Required work — Every line in the records below between the one holding "Good cleats. Jrjsncbeicunsjciej" and the one holding "flanelle saura répondre à vos attentes.", inclusive, is to be set down exactly; all other lines are to be left out.

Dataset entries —
========
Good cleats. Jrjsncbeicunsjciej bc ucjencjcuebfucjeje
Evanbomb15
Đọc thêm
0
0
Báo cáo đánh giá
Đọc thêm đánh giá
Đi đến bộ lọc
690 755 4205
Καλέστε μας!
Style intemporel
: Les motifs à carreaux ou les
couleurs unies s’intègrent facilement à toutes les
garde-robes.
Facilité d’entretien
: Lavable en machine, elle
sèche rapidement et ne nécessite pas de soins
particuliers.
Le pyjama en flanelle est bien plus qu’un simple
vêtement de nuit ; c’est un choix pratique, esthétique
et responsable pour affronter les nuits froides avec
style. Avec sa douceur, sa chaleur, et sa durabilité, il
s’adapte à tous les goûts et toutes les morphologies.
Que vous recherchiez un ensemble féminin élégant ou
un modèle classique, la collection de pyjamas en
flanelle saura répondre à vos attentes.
========
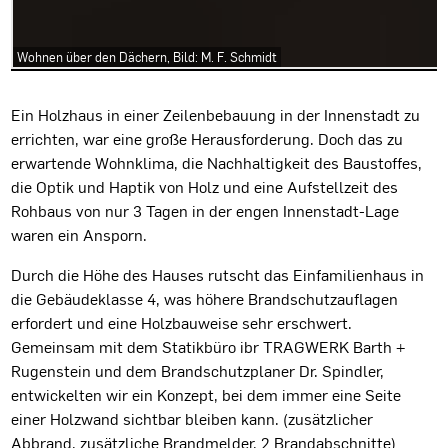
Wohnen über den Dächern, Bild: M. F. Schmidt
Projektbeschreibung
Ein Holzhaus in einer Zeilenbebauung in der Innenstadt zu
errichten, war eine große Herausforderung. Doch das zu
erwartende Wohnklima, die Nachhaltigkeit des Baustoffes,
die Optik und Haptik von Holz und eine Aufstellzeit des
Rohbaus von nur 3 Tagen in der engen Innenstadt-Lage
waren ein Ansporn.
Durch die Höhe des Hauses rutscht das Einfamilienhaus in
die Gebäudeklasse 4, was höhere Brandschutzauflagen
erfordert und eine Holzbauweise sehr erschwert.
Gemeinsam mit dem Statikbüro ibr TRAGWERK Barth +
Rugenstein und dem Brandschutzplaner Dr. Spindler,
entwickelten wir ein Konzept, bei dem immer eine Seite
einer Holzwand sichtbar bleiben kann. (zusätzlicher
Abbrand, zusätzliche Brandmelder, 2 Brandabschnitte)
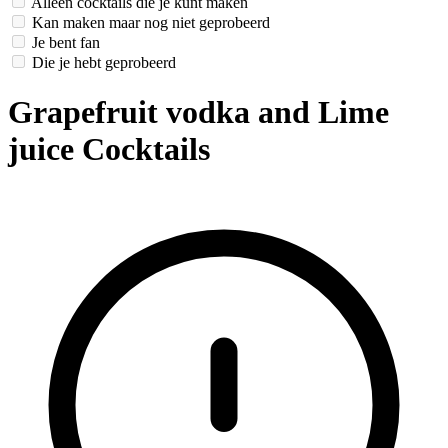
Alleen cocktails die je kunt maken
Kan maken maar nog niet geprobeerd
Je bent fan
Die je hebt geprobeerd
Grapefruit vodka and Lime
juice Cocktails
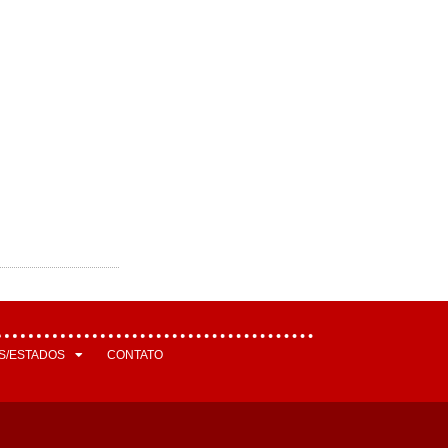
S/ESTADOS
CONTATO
========
Result of the task —
Good cleats. Jrjsncbeicunsjciej bc ucjencjcuebfucjeje
Evanbomb15
Đọc thêm
0
0
Báo cáo đánh giá
Đọc thêm đánh giá
Đi đến bộ lọc
690 755 4205
Καλέστε μας!
Style intemporel
: Les motifs à carreaux ou les
couleurs unies s’intègrent facilement à toutes les
garde-robes.
Facilité d’entretien
: Lavable en machine, elle
sèche rapidement et ne nécessite pas de soins
particuliers.
Le pyjama en flanelle est bien plus qu’un simple
vêtement de nuit ; c’est un choix pratique, esthétique
et responsable pour affronter les nuits froides avec
style. Avec sa douceur, sa chaleur, et sa durabilité, il
s’adapte à tous les goûts et toutes les morphologies.
Que vous recherchiez un ensemble féminin élégant ou
un modèle classique, la collection de pyjamas en
flanelle saura répondre à vos attentes.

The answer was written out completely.